Dataset entries
⟨

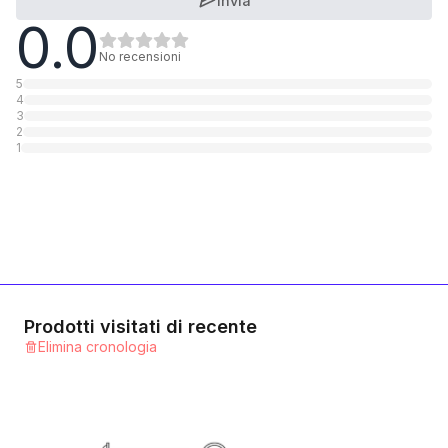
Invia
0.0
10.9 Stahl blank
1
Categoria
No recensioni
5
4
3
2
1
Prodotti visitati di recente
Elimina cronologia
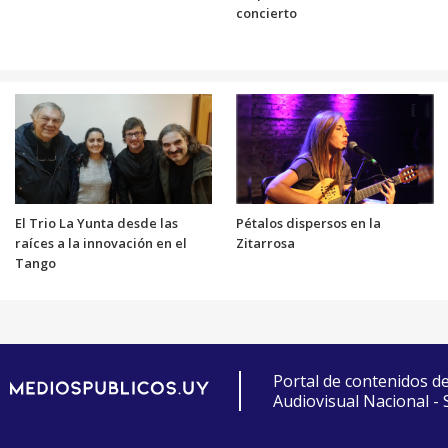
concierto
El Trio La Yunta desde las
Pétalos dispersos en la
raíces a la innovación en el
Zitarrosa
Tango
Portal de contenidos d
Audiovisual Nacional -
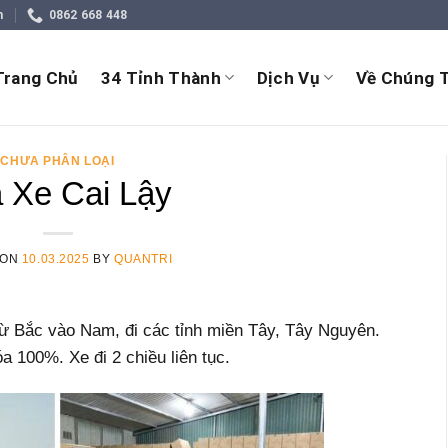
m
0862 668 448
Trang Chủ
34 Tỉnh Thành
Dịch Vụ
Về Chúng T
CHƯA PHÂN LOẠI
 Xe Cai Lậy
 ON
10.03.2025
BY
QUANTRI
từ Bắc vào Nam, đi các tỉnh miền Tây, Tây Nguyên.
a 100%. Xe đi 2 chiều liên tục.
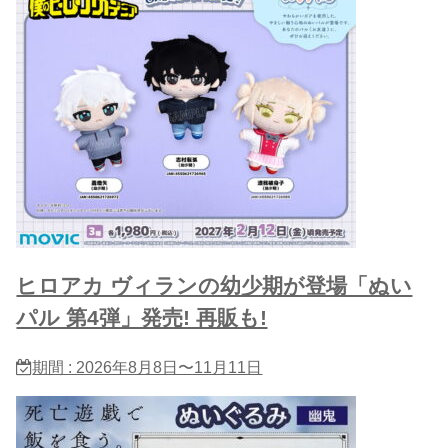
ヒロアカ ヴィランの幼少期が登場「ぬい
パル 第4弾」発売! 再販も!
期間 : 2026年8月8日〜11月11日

⟩
⟨

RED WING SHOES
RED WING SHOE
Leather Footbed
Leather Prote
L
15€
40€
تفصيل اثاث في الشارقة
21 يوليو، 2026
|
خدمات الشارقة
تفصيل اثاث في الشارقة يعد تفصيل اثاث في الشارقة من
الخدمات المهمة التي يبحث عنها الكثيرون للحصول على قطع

⟩

TASK INSTRUCTIONS
Scan the records above, count the lines with "الشارقة" in them, and give only the number.

TASK SOLUTION
3